_Directions_
Given the records underneath, please repeat exactly the lines from the line with "2-N-ПЕНТИЛТИОФЕН" through the line with "исключительных прав и подписью", passing over any picture.

_Information provided_

○ ○ ○ ○

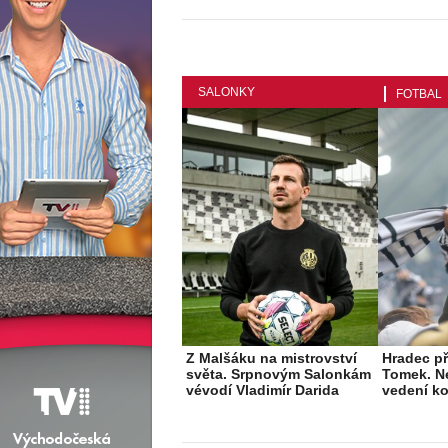
SALONKY
FOTBAL
Z Malšáku na mistrovství
Hradec př
světa. Srpnovým Salonkám
Tomek. N
vévodí Vladimír Darida
vedení ko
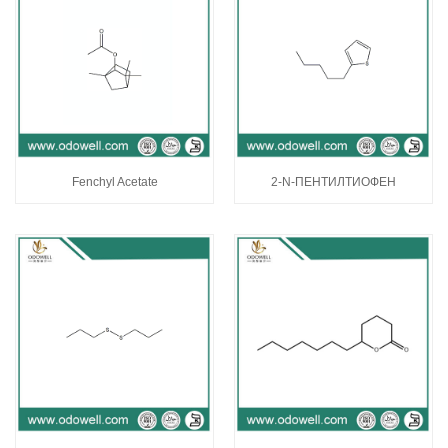
Fenchyl Acetate
2-N-ПЕНТИЛТИОФЕН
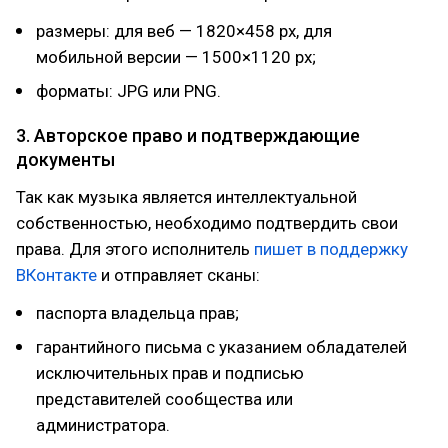
размеры: для веб — 1820×458 px, для
мобильной версии — 1500×1120 px;
форматы: JPG или PNG.
3. Авторское право и подтверждающие
документы
Так как музыка является интеллектуальной
собственностью, необходимо подтвердить свои
права. Для этого исполнитель
пишет в поддержку
ВКонтакте
и отправляет сканы:
паспорта владельца прав;
гарантийного письма с указанием обладателей
исключительных прав и подписью
представителей сообщества или
администратора.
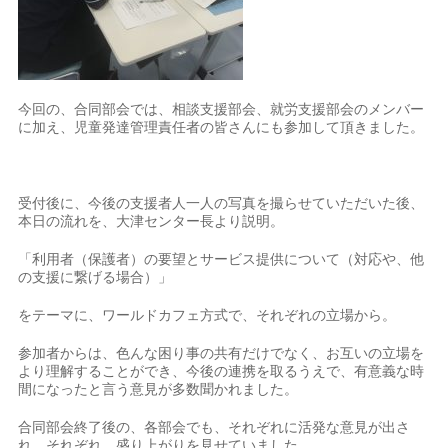
今回の、合同部会では、相談支援部会、就労支援部会のメンバー
に加え、児童発達管理責任者の皆さんにも参加して頂きました。
受付後に、今後の支援者人一人の写真を撮らせていただいた後、
本日の流れを、大津センター長より説明。
「利用者（保護者）の要望とサービス提供について（対応や、他
の支援に繋げる場合）」
をテーマに、ワールドカフェ方式で、それぞれの立場から。
参加者からは、色んな困り事の共有だけでなく、お互いの立場を
より理解することができ、今後の連携を取るうえで、有意義な時
間になったと言う意見が多数聞かれました。
合同部会終了後の、各部会でも、それぞれに活発な意見が出さ
れ、それぞれ、盛り上がりを見せていました。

○ ○ ○ ○

_Answer section_
2-N-ПЕНТИЛТИОФЕН
размеры: для веб — 1820×458 px, для
мобильной версии — 1500×1120 px;
форматы: JPG или PNG.
3. Авторское право и подтверждающие
документы
Так как музыка является интеллектуальной
собственностью, необходимо подтвердить свои
права. Для этого исполнитель
пишет в поддержку
ВКонтакте
и отправляет сканы:
паспорта владельца прав;
гарантийного письма с указанием обладателей
исключительных прав и подписью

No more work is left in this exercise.